Problem 1: Traditional in vitro culture models are too simplified to represent complex 3D tissues with multiple cell types (Figure 1a). This is due to the limited number of cell types and simplified environmental cues in the 2D models. Conventionally, cells are cultured with 2D tissue culture techniques in vitro. These simplified culture system has provided important and relevant insights into cell biology. However, in animal tissues and 3D cell culture models, cells and their surrounding microenvironment interact in all three dimensions [11] and enable us to have a better understanding of cellular behavior, both in vitro and in vivo [12]. When cultured as 3D models, cells exhibit features that are highly similar to the complex in vivo conditions and show significant improvement in terms of cell count, cell morphology, cell proliferation, and cell differentiation [13]. Due to the lack of 3D environmental cues, certain research questions, such as those relating to the structural development of neural tissues as well as neuro-degeneration, cannot be modeled and crucial questions not being properly answered using simplified 2D cell culture system [14].

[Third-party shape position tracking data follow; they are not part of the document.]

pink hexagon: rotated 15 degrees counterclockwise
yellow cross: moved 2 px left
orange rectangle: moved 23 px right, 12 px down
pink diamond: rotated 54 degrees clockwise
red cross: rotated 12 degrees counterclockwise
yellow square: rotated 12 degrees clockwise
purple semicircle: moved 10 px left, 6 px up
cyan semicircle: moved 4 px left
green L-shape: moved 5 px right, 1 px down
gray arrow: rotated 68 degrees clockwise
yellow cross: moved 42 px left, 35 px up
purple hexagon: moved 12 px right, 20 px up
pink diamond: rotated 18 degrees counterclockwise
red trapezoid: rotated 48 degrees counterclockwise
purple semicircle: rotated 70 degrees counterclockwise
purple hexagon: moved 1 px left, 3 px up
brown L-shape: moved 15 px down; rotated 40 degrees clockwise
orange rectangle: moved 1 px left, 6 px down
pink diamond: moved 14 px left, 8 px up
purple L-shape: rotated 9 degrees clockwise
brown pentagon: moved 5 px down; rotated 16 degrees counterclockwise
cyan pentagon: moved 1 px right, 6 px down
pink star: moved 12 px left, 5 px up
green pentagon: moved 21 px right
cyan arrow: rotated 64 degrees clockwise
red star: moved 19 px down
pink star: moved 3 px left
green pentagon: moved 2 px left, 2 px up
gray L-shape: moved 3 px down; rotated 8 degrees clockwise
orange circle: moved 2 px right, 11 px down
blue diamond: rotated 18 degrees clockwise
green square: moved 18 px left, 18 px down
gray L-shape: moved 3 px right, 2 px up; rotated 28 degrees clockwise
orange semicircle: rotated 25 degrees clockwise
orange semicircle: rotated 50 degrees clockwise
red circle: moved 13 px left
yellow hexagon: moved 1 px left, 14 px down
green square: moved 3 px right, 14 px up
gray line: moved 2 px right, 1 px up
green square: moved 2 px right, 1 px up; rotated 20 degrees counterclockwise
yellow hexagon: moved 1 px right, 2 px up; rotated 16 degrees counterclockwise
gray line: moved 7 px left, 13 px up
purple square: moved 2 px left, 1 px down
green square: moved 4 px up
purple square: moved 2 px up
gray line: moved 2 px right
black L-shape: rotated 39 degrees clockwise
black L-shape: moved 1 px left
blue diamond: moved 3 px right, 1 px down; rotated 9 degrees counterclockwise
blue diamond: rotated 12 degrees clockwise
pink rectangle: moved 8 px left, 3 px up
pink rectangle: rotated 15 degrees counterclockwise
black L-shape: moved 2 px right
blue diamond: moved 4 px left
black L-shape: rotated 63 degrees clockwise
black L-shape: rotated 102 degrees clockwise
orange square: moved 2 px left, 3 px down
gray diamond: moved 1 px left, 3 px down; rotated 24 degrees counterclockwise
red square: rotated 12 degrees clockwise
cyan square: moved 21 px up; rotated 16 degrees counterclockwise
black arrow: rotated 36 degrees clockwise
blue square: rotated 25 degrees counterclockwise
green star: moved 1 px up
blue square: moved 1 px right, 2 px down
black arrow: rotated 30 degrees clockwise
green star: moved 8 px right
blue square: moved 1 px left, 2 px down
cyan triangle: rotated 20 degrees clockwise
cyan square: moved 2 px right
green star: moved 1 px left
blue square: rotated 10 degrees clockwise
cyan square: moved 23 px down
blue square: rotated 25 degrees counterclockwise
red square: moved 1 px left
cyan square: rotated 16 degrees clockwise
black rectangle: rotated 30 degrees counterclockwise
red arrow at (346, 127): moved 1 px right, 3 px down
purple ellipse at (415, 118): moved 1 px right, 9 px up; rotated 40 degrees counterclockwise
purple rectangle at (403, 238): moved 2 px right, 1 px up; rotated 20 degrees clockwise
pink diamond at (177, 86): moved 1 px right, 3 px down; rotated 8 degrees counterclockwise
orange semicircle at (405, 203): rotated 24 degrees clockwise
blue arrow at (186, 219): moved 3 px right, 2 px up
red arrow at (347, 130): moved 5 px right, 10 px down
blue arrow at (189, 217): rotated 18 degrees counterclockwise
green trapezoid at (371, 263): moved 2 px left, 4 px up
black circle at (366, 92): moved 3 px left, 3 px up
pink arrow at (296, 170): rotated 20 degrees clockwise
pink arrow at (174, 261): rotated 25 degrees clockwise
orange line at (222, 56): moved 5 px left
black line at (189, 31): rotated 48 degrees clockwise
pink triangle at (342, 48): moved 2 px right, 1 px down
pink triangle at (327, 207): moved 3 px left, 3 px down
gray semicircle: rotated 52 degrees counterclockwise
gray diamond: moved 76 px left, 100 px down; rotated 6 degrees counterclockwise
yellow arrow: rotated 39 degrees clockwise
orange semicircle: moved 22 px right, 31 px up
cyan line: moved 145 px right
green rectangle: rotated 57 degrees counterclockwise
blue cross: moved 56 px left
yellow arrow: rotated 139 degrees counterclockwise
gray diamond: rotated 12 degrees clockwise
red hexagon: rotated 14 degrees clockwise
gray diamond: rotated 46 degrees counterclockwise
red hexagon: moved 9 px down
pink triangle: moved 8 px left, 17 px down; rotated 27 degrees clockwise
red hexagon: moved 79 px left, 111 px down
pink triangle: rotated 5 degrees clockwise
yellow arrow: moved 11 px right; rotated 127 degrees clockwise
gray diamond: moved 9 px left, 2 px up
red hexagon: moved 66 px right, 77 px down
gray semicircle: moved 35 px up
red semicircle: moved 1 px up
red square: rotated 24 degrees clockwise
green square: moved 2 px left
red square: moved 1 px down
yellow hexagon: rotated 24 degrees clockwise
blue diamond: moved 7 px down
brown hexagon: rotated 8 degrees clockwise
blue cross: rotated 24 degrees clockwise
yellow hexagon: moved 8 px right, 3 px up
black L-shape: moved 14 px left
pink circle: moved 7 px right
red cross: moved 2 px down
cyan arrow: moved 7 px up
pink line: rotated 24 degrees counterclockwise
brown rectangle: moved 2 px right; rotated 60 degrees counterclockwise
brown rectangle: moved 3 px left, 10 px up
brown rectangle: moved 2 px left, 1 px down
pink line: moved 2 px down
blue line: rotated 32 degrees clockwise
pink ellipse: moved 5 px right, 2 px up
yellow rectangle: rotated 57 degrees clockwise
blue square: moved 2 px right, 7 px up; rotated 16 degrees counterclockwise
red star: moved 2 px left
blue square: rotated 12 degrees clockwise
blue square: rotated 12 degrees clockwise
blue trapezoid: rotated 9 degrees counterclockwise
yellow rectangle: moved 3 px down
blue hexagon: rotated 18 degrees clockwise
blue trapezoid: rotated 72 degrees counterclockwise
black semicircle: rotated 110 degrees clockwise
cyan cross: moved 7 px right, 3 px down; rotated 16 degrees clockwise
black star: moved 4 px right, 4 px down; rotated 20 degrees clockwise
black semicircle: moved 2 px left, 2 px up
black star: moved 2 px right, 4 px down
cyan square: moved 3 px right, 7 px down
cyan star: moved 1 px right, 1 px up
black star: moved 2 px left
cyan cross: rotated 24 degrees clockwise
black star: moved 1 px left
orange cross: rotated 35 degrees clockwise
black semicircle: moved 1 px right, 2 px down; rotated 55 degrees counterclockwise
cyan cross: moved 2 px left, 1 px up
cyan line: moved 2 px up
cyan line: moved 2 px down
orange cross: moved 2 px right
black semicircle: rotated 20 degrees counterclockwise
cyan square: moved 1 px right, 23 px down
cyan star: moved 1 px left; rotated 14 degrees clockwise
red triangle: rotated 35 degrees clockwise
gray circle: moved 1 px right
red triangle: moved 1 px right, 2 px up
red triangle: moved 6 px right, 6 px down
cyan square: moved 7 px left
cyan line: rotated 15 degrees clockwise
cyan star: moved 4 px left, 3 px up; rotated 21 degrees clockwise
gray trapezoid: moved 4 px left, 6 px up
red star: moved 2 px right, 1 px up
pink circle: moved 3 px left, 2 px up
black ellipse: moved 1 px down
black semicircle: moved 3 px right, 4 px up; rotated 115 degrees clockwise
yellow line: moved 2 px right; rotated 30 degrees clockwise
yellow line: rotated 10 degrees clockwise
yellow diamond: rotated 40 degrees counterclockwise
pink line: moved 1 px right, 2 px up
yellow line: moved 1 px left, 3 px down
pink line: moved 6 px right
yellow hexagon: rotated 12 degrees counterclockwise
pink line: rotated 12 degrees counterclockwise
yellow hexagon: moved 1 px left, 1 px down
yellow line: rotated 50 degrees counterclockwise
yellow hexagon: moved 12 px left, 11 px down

Spheroids are one of the most commonly used in vitro 3D tissue culture models. They are formed by the aggregation of the cell and are often used in long-term culture [15]. Upon aggregating into spheroids, cells can establish contacts and create a microenvironment that allows the expression of tissue-like phenotypes [16]. However, most spheroid culture models contain only one cell type and do not completely capture the complex intercellular interaction between different cell types [17]. Compared with spheroids, organoids develop from stem cells or organ progenitors and self-organizes in a manner similar to in vivo. However, many current organoid models also do not take into account of blood cells or shear stress by blood flow, stroma, and immune cells [18]. Tumors found in vivo, for example, display complex genetic heterogeneity. On the other hand, it is still not clear whether the tumor organoids created in vitro recapitulates the original tumors and whether it harbors all the complexity as seen in the tumors in vivo [19]. Tumors in vivo often depend on the vascular network to deliver nutrients and oxygen, the angiogenesis process is stimulated by a variety of angiogenic mediators [20], this is not easy to recreate with existing in vitro models.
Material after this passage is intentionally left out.